Action item
Your answer should be the records, copied exactly, with the pictures removed.

---------- Provided data ----------

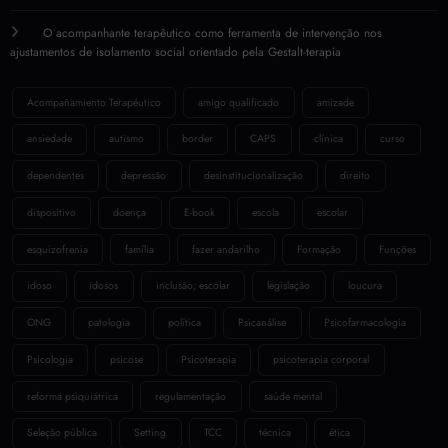
O acompanhante terapêutico como ferramenta de intervenção nos
ajustamentos de isolamento social orientado pela Gestalt-terapia
Acompañamiento Terapéutico
amigo qualificado
amizade
ansiedade
autismo
border
CAPS
clínica
curso
dependentes
depressão
desinstitucionalização
direito
dispositivo
doença
E-book
escola
escolar
esquizofrenia
família
fazer andarilho
Formação
Funções
idoso
idosos
inclusão; escolar
legislação
loucura
ONG
patologia
política
Psicanálise
Psicofarmacologia
Psicologia
psicose
Psicoterapia
psicoterapia corporal
reforma psiquiátrica
regulamentação
saúde mental
Seleção pública
Setting
TCC
técnica
ética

----------

Answer to this problem
O acompanhante terapêutico como ferramenta de intervenção nos
ajustamentos de isolamento social orientado pela Gestalt-terapia
Acompañamiento Terapéutico
amigo qualificado
amizade
ansiedade
autismo
border
CAPS
clínica
curso
dependentes
depressão
desinstitucionalização
direito
dispositivo
doença
E-book
escola
escolar
esquizofrenia
família
fazer andarilho
Formação
Funções
idoso
idosos
inclusão; escolar
legislação
loucura
ONG
patologia
política
Psicanálise
Psicofarmacologia
Psicologia
psicose
Psicoterapia
psicoterapia corporal
reforma psiquiátrica
regulamentação
saúde mental
Seleção pública
Setting
TCC
técnica
ética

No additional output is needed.